** Opening DATA SUPPLIED block **

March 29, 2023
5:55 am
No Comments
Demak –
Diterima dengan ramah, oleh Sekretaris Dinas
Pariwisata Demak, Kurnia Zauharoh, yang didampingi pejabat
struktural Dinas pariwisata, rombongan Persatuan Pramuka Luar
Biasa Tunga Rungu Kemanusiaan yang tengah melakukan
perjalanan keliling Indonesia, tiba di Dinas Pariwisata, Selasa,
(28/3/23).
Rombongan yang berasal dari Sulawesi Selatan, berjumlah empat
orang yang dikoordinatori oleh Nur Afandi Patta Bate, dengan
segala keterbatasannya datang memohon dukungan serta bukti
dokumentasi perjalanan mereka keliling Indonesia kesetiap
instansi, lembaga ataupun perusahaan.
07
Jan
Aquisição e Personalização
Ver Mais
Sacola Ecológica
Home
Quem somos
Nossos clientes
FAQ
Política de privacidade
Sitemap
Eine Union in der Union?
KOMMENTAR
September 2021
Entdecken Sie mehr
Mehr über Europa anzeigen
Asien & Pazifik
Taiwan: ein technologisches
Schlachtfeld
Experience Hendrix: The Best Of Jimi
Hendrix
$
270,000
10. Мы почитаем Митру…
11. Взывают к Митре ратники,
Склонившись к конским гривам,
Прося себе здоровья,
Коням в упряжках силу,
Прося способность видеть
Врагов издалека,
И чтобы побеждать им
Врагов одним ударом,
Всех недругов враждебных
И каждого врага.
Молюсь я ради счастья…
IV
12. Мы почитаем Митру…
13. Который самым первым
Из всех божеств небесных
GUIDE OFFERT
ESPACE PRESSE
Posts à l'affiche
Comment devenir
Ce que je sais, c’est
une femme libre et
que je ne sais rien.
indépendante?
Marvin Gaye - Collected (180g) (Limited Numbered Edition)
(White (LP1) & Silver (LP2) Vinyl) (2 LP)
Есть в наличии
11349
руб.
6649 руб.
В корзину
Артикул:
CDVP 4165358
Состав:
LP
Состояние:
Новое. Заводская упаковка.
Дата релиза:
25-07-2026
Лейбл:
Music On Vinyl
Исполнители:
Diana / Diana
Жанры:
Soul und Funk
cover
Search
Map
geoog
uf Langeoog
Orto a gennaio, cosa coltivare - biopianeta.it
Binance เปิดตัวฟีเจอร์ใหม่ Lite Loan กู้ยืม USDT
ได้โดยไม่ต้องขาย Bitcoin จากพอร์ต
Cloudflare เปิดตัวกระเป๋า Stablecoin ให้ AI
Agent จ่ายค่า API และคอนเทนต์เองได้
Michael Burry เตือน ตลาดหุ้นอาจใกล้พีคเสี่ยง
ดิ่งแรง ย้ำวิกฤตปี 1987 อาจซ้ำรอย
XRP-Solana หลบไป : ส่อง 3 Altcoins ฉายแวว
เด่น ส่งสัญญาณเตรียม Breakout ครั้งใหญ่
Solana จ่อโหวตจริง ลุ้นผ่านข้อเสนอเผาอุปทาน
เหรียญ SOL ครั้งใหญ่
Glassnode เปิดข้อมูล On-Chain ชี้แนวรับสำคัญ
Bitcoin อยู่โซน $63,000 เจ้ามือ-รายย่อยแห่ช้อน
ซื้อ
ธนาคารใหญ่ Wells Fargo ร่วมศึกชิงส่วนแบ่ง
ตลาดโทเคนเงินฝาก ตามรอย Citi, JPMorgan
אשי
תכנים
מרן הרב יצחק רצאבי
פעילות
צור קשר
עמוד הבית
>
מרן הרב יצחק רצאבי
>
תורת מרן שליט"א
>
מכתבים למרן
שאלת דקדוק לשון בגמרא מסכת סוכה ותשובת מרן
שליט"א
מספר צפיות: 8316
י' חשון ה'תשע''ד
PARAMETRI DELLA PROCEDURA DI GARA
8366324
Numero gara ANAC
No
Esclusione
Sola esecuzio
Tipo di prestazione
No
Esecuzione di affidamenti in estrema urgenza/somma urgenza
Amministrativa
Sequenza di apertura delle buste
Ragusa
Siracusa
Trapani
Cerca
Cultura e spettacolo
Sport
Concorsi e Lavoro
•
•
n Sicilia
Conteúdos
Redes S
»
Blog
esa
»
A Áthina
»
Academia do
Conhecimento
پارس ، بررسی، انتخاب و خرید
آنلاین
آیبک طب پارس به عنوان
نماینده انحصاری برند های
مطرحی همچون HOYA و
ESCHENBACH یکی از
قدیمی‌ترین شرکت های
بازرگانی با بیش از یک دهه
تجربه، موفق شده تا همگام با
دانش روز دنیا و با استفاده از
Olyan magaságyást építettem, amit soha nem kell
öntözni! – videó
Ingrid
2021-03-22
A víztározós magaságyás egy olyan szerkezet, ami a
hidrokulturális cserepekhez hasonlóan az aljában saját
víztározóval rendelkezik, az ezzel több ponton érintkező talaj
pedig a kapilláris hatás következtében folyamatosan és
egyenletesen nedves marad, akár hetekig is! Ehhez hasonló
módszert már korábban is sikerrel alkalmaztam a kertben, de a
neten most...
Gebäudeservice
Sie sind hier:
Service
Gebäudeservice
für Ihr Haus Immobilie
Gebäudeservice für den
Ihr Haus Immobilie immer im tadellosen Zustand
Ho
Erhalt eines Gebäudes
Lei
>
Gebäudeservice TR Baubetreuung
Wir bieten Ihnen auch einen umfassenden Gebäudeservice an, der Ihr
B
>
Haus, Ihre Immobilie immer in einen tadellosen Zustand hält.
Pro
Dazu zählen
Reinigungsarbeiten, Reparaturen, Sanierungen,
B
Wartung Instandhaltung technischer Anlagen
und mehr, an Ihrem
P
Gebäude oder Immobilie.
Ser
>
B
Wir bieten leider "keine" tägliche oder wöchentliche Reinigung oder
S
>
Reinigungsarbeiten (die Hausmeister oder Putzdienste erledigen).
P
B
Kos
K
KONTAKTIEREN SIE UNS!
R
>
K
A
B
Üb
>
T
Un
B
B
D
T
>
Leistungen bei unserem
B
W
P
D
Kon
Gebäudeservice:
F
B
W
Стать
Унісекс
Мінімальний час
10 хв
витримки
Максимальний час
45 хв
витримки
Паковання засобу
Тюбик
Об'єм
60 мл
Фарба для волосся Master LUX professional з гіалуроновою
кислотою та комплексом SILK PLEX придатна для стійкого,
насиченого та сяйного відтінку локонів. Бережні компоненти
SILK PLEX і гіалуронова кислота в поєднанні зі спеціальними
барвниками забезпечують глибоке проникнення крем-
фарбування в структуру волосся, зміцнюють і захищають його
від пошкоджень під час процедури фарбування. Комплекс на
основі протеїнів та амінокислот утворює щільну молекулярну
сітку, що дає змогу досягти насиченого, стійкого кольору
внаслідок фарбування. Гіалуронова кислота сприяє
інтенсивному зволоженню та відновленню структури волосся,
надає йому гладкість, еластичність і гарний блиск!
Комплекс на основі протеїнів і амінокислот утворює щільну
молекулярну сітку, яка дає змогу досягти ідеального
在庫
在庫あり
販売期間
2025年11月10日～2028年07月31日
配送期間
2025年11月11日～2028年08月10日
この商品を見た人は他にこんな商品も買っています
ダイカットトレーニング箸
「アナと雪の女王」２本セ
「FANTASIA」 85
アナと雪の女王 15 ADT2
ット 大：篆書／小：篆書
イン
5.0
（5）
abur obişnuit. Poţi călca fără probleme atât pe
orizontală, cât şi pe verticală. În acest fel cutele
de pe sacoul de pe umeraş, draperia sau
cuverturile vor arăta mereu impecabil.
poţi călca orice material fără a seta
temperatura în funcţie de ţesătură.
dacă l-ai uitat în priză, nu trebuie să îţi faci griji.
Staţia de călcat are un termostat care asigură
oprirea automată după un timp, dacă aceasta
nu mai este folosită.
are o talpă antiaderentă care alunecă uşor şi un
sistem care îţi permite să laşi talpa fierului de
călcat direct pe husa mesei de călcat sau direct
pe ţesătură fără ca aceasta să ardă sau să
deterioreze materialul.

** Closing DATA SUPPLIED block **

● **EXERCISE OBJECTIVE**: An exact copy of the lines from the one with "фарбування в структуру" to the final line of the entries is all that the answer should hold.

● **RESPONSE TO THE TASK**:
фарбування в структуру волосся, зміцнюють і захищають його
від пошкоджень під час процедури фарбування. Комплекс на
основі протеїнів та амінокислот утворює щільну молекулярну
сітку, що дає змогу досягти насиченого, стійкого кольору
внаслідок фарбування. Гіалуронова кислота сприяє
інтенсивному зволоженню та відновленню структури волосся,
надає йому гладкість, еластичність і гарний блиск!
Комплекс на основі протеїнів і амінокислот утворює щільну
молекулярну сітку, яка дає змогу досягти ідеального
在庫
在庫あり
販売期間
2025年11月10日～2028年07月31日
配送期間
2025年11月11日～2028年08月10日
この商品を見た人は他にこんな商品も買っています
ダイカットトレーニング箸
「アナと雪の女王」２本セ
「FANTASIA」 85
アナと雪の女王 15 ADT2
ット 大：篆書／小：篆書
イン
5.0
（5）
abur obişnuit. Poţi călca fără probleme atât pe
orizontală, cât şi pe verticală. În acest fel cutele
de pe sacoul de pe umeraş, draperia sau
cuverturile vor arăta mereu impecabil.
poţi călca orice material fără a seta
temperatura în funcţie de ţesătură.
dacă l-ai uitat în priză, nu trebuie să îţi faci griji.
Staţia de călcat are un termostat care asigură
oprirea automată după un timp, dacă aceasta
nu mai este folosită.
are o talpă antiaderentă care alunecă uşor şi un
sistem care îţi permite să laşi talpa fierului de
călcat direct pe husa mesei de călcat sau direct
pe ţesătură fără ca aceasta să ardă sau să
deterioreze materialul.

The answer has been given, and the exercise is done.